Littlehampton boxing club owner offers teenagers training to help the fight against youth crime

A Littlehampton boxing club owner has offered teenagers training to help the fight against youth crime.

Wednesday, 26th June 2019, 6:31 pm
Boxing club owner Chris Wright has launched his campaign

When gym owner Chris Wright saw a group of young people hanging around in Angmering, his first instinct was to warn the public.

But determined to put some positivity back into the world, he decided to reach out a helping glove to teenagers who might be tempted to take part in antisocial behaviour.

Following a warning post on Facebook about the youths, the 40-year-old father-of-two from East Preston shared another: this time offering to train them at Above the Belt in Arcade Road, Littlehampton.

Boxing club owner Chris Wright has launched his campaign

He described the reaction to it as ‘crazy’, with an uptake of teenagers joining the gym – which he took over in December – and the owner of IT services company Glencairn Consulting donating £1,000 to support the cause.

The former police officer said: “A friend of mine says ‘where positivity grows, energy flows, and I have tried to put positivity out there.

“This just shows that there is that need for support for that age group; they are the forgotten age group.”

Chris, who works in social services for his day job, held his first group for 11-17 year olds on Friday evening, charging £2 a session rather than the standard £5.
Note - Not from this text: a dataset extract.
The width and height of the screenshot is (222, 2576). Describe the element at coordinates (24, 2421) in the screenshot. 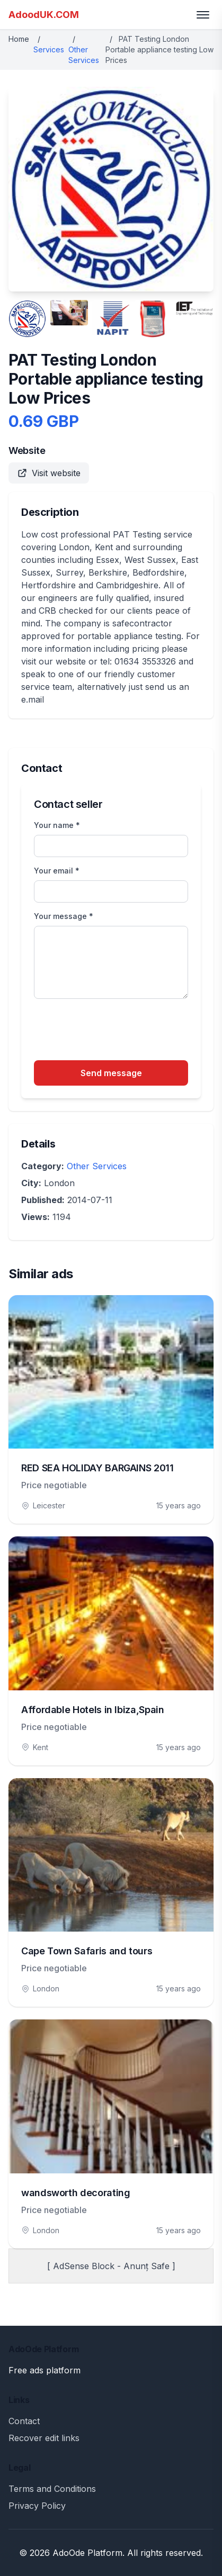 I see `Contact` at that location.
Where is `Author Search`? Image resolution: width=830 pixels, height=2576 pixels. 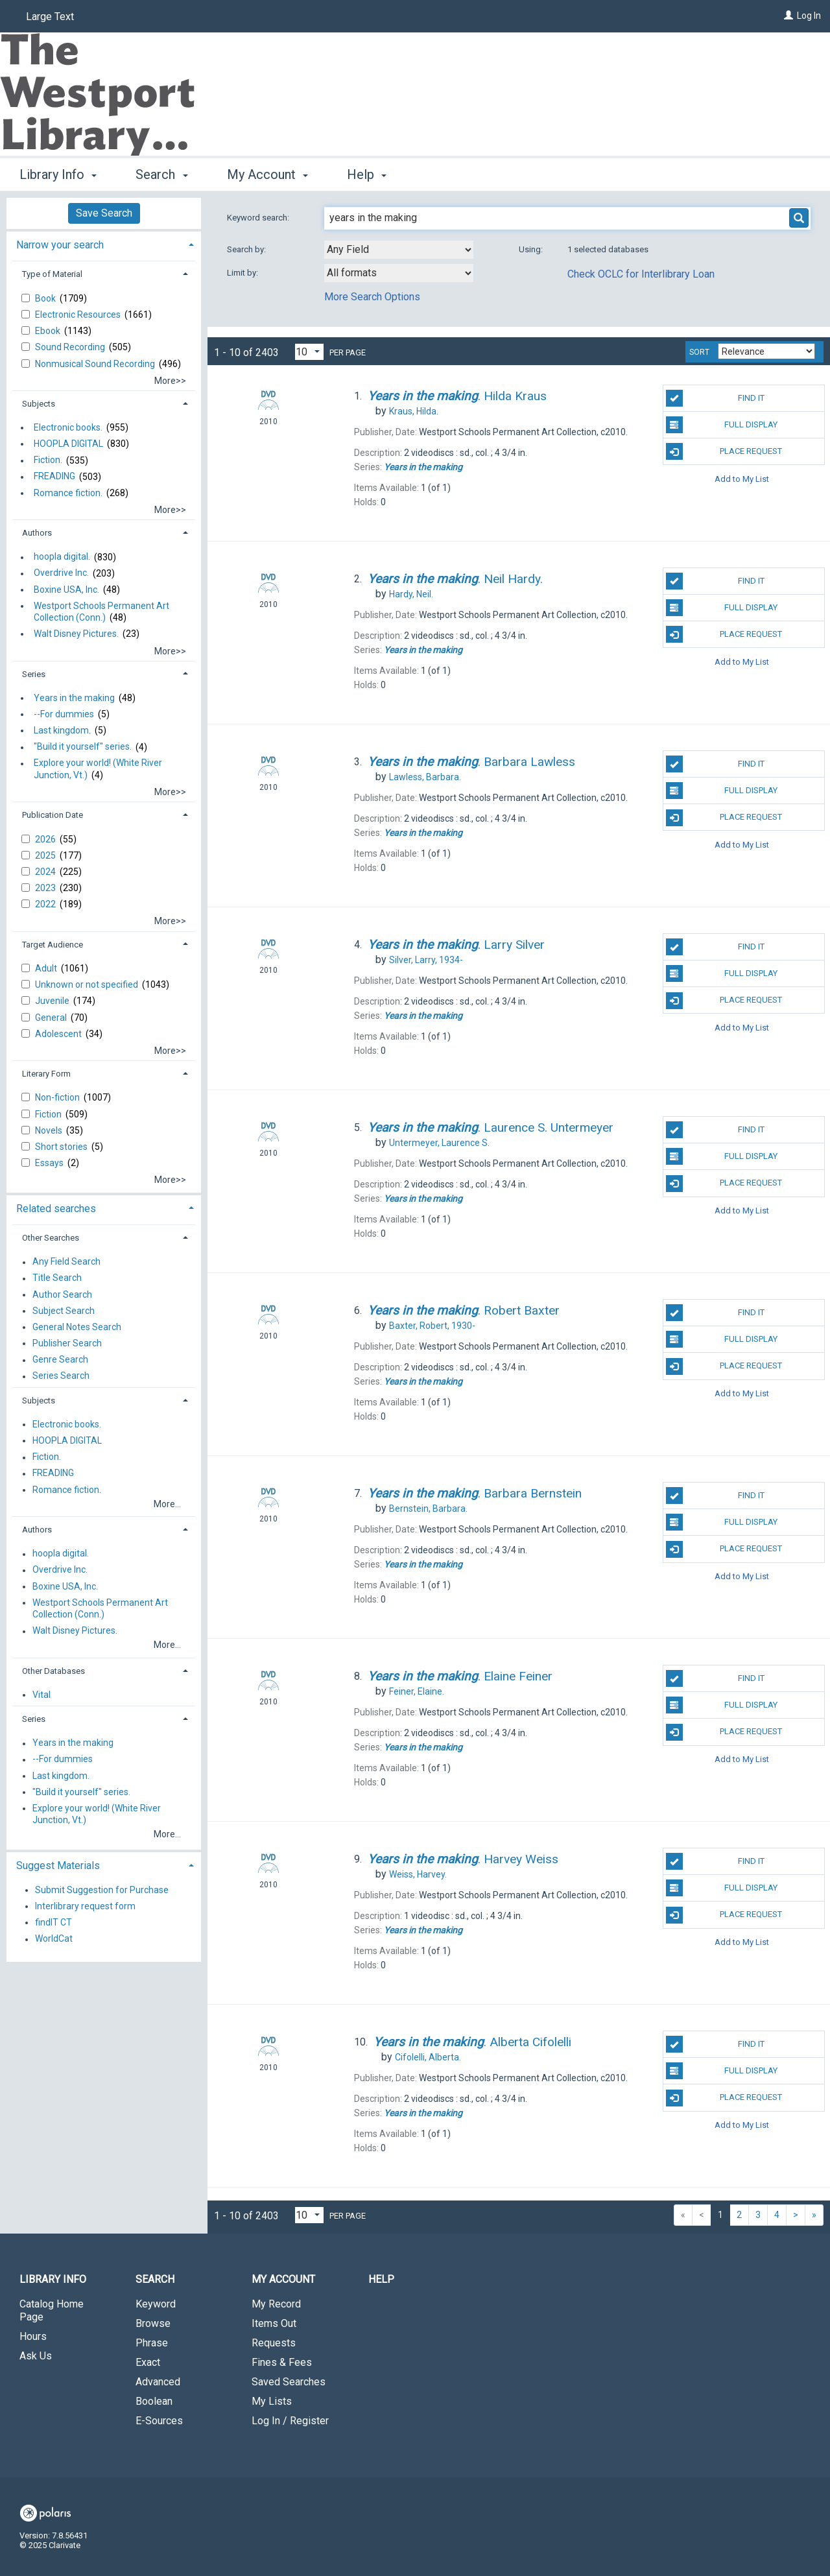 Author Search is located at coordinates (62, 1294).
As a result of the Facebook post, he said The Angmering School in Station Road, Angmering, had approached him to run boxing lessons at the school for pupils at risk of falling prey of the county lines crime phenomenon and from underprivileged backgrounds.

County lines is the practice of drug gangs from London setting up hubs in smaller towns, often using children as runners. Chris said he was speaking to other schools in the area to see if they wanted to join the fledgling scheme.

He said the young people who had joined were already feeling the benefits that the discipline of boxing instilled.

He said: “One of the boys was getting very aggressive and angry at school, but he realised that if you step into the ring and get angry, you lose control and you get punched in the face.

“That is a metaphor for life as well.”

Chris got into boxing himself later in life, after injuring his knee in his penultimate martial arts fight in 2012 and dislocating his knee twice more afterwards while playing rugby.